I am using the latest release of pink v2.4 git revision f385715.

It seems that whatever value I pass to --num-iter is ignored. The progress bar will include it in its computation but not when it comes to iterating over data items.

  Data file = TEST.bin
  Result file = SOM_B2.bin
  Number of data entries = 24853
  Data dimension = 100 x 100
  SOM dimension (width x height x depth) = 10x5x1
  SOM size = 50
  Number of iterations = 3
  Neuron dimension = 142x142
  Euclidean distance dimension = 70x70
  Data type for euclidean distance calculation = uint8
  Maximal number of progress information prints = 10
  Intermediate storage of SOM = off
  Layout = cartesian
  Initialization type = file_init
  SOM initialization file = SOM_B1.bin
  Interpolation type = bilinear
  Seed = 1234
  Number of rotations = 360
  Use mirrored image = 1
  Number of CPU threads = 1
  Use CUDA = 1
  Distribution function for SOM update = gaussian
  Sigma = 1
  Damping factor = 0.05
  Maximum distance for SOM update = -1
  Use periodic boundary conditions = 0
  Random shuffle data input = 0

  CUDA Device Query...
  There are 1 CUDA devices.

  CUDA Device #0
  Major revision number:         6
  Minor revision number:         0
  Name:                          Tesla P100-SXM2-16GB
  Total global memory:           17071734784
  Total shared memory per block: 49152
  Total registers per block:     65536
  Warp size:                     32
  Maximum memory pitch:          2147483647
  Maximum threads per block:     1024
  Maximum dimension 0 of block:  1024
  Maximum dimension 1 of block:  1024
  Maximum dimension 2 of block:  64
  Maximum dimension 0 of grid:   2147483647
  Maximum dimension 1 of grid:   65535
  Maximum dimension 2 of grid:   65535
  Clock rate:                    1480500
  Total constant memory:         65536
  Texture alignment:             512
  Concurrent copy and execution: Yes
  Number of multiprocessors:     56
  Kernel execution timeout:      No

[=======>                                                              ] 10 % 13.222 s
[=============>                                                        ] 19 % 26.454 s
[====================>                                                 ] 29 % 39.68 s
  Write final SOM to SOM_B2.bin ... done.

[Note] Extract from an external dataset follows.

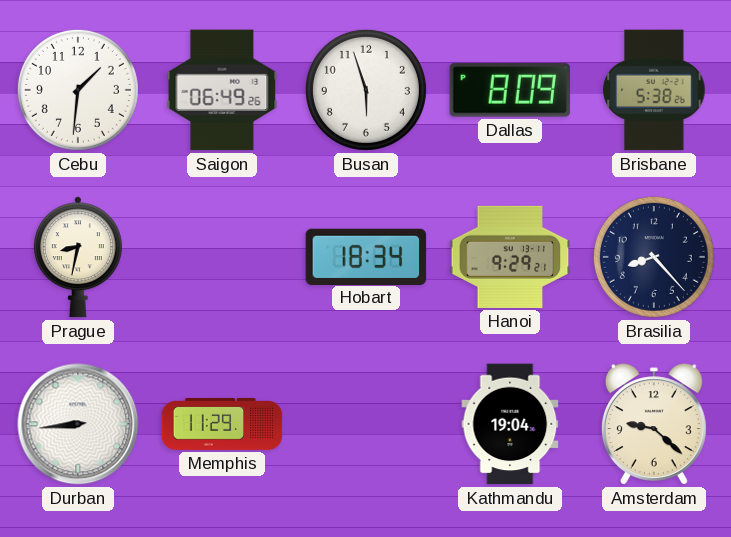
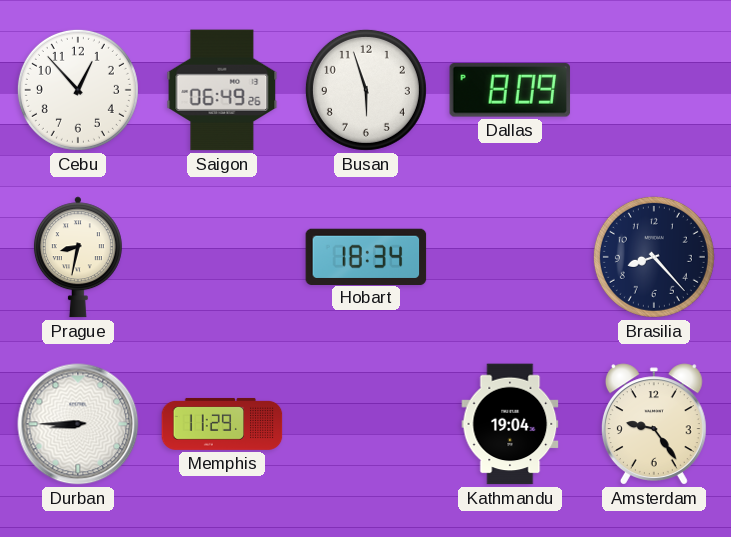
Cebu: 1:31 -> 12:53
Brisbane: 5:38 -> none
Hanoi: 9:29 -> none
Durban: 8:44 -> 8:45
Amsterdam: 9:22 -> 9:24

  Total time (hh:mm:ss): 00:00:44.277  
tjgalvin commented 4 years ago

Best I can tell from a quick read is that the DataIteratorShuffled does not accept the input_data.m_number_of_iterations attribute, where as the ProgressBar does. The main iterating for loop that handles iterating over the training data items

for (; iter_data_cur != iter_data_end; ++iter_data_cur, ++progress_bar)

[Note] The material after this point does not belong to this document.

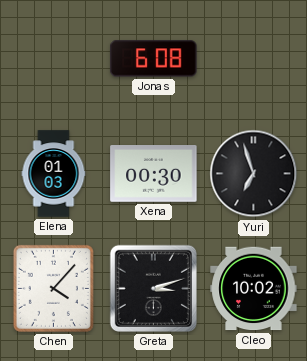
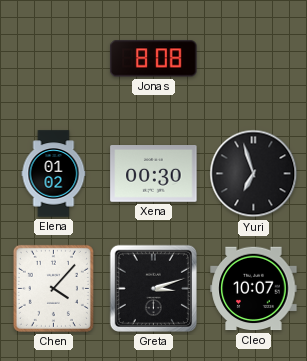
Jonas: 6:08 -> 8:08
Elena: 01:03 -> 01:02
Cleo: 10:02 -> 10:07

will perform a single pass through the training image dataset. The same goes for the DataIterator. Perhaps we should edit the iterator classes to use the m_number_of_iterations appropriately and change the terminating condition in the above for loop to iter_data_cur.end_flag == true - seems like the data iteration classes already have the == operator overloaded.

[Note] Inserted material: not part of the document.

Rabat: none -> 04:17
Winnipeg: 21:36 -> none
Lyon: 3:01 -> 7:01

BerndDoser commented 4 years ago

Thanks Tim for pointing this error out. I will fix it in release 2.4.

tjgalvin commented 4 years ago

Something else might be up with this. I was rereading the code for a separate issue and came across this line

for (uint32_t i = 0; i < input_data.m_number_of_iterations; ++i)

in which the iteration over the training data items is nested in. So, something else may be at play causing my weird issue? I am not 100% sure at the moment. This is withing the main_generic.h btw.

The other thing I noticed is that only the DataIteratorShuffled class is used when iterating throughout training.